7. Synthesis and Open Research Directions

MLP-based deformation fields, through their differentiable, resolution-independent, and regularizable structure, provide a flexible and extensible foundation for dynamic 3D scene synthesis, physically plausible simulation, detailed mapping, and high-quality registration.
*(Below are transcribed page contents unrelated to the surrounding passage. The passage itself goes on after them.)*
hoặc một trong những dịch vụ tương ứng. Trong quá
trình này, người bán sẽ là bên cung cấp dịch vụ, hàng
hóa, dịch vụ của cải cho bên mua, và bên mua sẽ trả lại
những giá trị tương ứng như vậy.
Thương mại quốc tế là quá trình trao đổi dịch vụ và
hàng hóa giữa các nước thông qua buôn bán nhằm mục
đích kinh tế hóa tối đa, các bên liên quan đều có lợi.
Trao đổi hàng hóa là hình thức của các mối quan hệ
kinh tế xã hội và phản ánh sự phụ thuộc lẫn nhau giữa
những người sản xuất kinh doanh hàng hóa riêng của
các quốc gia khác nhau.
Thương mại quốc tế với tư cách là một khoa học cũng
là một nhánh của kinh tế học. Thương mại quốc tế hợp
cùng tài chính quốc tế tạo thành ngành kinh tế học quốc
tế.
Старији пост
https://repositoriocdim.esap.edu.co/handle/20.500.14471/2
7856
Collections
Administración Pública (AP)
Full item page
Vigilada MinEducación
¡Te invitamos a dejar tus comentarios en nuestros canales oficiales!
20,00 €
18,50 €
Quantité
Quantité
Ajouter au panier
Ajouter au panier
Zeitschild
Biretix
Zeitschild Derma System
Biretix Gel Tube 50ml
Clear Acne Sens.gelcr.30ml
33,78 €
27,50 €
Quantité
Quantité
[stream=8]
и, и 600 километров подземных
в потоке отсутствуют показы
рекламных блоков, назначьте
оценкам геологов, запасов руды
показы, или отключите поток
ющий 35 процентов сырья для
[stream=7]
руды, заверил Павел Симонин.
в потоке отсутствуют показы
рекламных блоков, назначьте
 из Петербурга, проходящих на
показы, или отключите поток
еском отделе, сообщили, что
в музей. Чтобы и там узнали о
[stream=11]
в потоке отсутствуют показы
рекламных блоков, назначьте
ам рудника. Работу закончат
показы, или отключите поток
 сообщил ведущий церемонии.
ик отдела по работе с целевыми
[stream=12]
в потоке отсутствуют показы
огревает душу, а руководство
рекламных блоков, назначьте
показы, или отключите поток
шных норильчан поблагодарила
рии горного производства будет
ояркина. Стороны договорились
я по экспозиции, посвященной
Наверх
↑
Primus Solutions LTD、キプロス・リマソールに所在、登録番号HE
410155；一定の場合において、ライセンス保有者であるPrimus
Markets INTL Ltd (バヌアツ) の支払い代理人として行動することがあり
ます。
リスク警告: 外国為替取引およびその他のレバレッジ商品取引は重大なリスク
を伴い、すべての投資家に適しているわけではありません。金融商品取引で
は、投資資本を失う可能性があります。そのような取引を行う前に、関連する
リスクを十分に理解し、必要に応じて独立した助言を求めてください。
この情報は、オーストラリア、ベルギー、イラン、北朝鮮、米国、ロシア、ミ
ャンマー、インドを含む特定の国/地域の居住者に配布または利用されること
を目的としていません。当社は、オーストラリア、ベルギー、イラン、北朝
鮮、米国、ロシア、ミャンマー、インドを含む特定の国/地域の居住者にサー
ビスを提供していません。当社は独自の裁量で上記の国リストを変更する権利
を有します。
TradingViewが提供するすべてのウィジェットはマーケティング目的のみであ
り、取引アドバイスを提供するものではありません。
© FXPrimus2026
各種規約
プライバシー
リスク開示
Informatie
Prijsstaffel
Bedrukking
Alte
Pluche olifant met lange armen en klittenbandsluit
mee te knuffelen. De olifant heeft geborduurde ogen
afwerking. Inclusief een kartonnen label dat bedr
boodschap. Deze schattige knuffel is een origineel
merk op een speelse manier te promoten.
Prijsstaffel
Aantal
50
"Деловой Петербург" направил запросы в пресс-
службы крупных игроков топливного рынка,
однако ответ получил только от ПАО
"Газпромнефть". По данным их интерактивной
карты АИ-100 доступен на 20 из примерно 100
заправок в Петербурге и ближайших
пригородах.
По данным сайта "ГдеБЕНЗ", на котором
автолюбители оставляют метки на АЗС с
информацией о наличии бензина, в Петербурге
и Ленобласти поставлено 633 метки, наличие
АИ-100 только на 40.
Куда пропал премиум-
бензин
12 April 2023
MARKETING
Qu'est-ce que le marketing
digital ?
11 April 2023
Notable emerging directions include:

Scalable local/global hybrids: Integrating global shape/context in addition to per-point or per-patch locality for improved global deformation modeling, as alluded to in LJN (Sundararaman et al., 26 Sep 2024).
Robust topology handling: Extending MLP-based deformation fields to explicitly address topological changes and large-scale discontinuities remains a challenge, with forward-warped Gaussian and morphing flows highlighting these limitations (Liang et al., 2023, Bizzi et al., 10 Oct 2025).
Physical/semantic regularizers: Deeper integration of physics-driven constraints, learned material models, and semantic part priors to enable robust and interpretable deformation for simulation and control (Kairanda et al., 2023, Merrouche et al., 11 Dec 2024).
Data-efficient and category-agnostic learning: LJN-style approaches demonstrate that extreme data efficiency and cross-category generalization are possible when leveraging local neighborhood statistics, offering a promising direction for generalized deformation models (Sundararaman et al., 26 Sep 2024).

MLP-based deformation fields continue to bridge the strengths of explicit geometry, differentiable implicit representations, and learned coordinate transformation, underpinning advances across computer graphics, vision, and geometric deep learning.